When Purchasing a Rental Property, Throw the Formulas Out the Window!

Everyone has a different method of deciding if a property makes money or not. Sounds crazy, but people have varying opinions about making money on their rental properties. Some think that if a property costs them money over a period of a few years, then they sell it and make $5,000, they’ve made money. But they neglect to consider all the money they’ve put into it during their ownership.

Other’s think that if they buy it and it “breaks even,” when they rent it out, meaning that the tenant is only paying enough to cover the mortgage, then they are making money. But they also neglect to consider all the money they will have to put into the property during their ownership, just for upkeep and normal wear and tear.

The 1% Theory

This is probably the most common I’ve heard. This when you see a house for sale for $150,000, some say that you should be able to rent it out for $1,500 a month (1% of the sales price). Some say that if you can make 1% of the cost of the property back on the monthly rent then this is a good buy. But let’s drive down deeper.

What the 1% Theory doesn’t take into consideration:

  1. Property taxes can vary from region to region, which means that a 1% blanket estimate isn’t going to hold true from a property in Valdosta, GA to a property in Phoenix, AZ.
  2. Your mortgage payment will also vary depending on how much your down payment was. If you put down 10% on $150,000 and finance the rest at 6% interest for 30 years, your payment will be $809, not including taxes and insurance.
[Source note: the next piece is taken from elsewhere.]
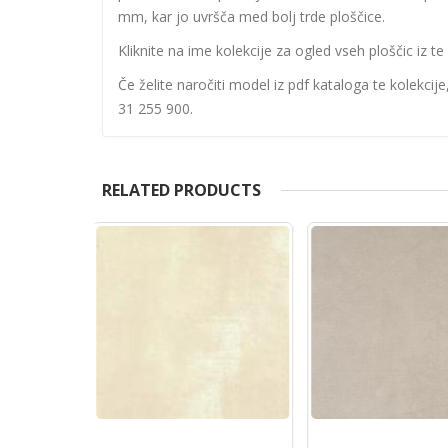
mm, kar jo uvršča med bolj trde ploščice.
Kliknite na ime kolekcije za ogled vseh ploščic iz te 
Če želite naročiti model iz pdf kataloga te kolekcij
31 255 900.
RELATED PRODUCTS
However, if you put 50% down, that principal payment drops to $450. So the 1% doesn’t hold true here either because it doesn’t take in the specifics of your down payment, the interest on your loan, and the length of your loan.

What I Recommend:

First, throw the formulas out the window and remember there’s a number of factors involved knowing if your property is going to make you money and deciding on how much you should charge your tenants for rent.

Second, always do a 30-year loan – this way your mortgage payments are smaller and more manageable. Plus it will help your cash flow easier. With that being said, I don’t recommend that you take the entire 30 years to pay the loan off, but create your own amortization length to shorten the payoff period.
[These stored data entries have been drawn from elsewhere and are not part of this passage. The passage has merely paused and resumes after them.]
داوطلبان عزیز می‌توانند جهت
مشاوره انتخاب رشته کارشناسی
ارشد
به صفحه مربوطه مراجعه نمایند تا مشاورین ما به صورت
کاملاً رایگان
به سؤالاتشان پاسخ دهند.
For example, Let’s say you get a 30-year mortgage on a $150,000 house at 7% interest with 20% down. Your required principal and interest payment will be $798, but you want to pay it off in 20 years (instead of 30). How do you know what your payment will be? You do an amortization schedule for 20 years.

You’re thinking,  “Great, how do I do that? There are all kinds of great website that can help with this and many are free. I use www.HSH.com or www.BankRate.com where you can also compare different lenders and what they have to offer while also getting a good feel for the going interest rates at the time. You can also download some great apps that will do these same features. Just look around and see what you can find as they’re changing all the time.

All you need to get started on these sites are your original amount financed and your interest rate. Plug those numbers in along with the number of years you want to pay it off, and they will calculate what your payment should be to pay off the loan. Then just start making that number your payment toward your mortgage.

Where to Apply Extra Mortgage Payments – Additional Principal

Now, LISTEN VERY CAREFULLY – It’s very important when paying above your scheduled payment to note where you want the extra money applied and in your case, you want to apply it to the additional principal.

If you don’t specifically say that, the lender may apply it toward your next payment or your escrow account, which holds your money paid for taxes and insurance. These choices will not pay off your loan any earlier, so make sure you mark your extra money as additional principal.

One more thing I’d like to mention is, once you make the payment — even if it’s above your scheduled payment — you cannot get it back. Even if you run into financial situation and need money, you can’t get your additional payments back, so make sure what you pay in, you can afford.

There are a lot of factors when it comes to calculating how much you can charge for a rental property. So remember there is no one theory, but have the numbers (price, insurance, taxes, interest rate, price, down payment, etc.), run your amortization schedule, and leave room for your cash flow and then decide what to charge for rent to your tenants.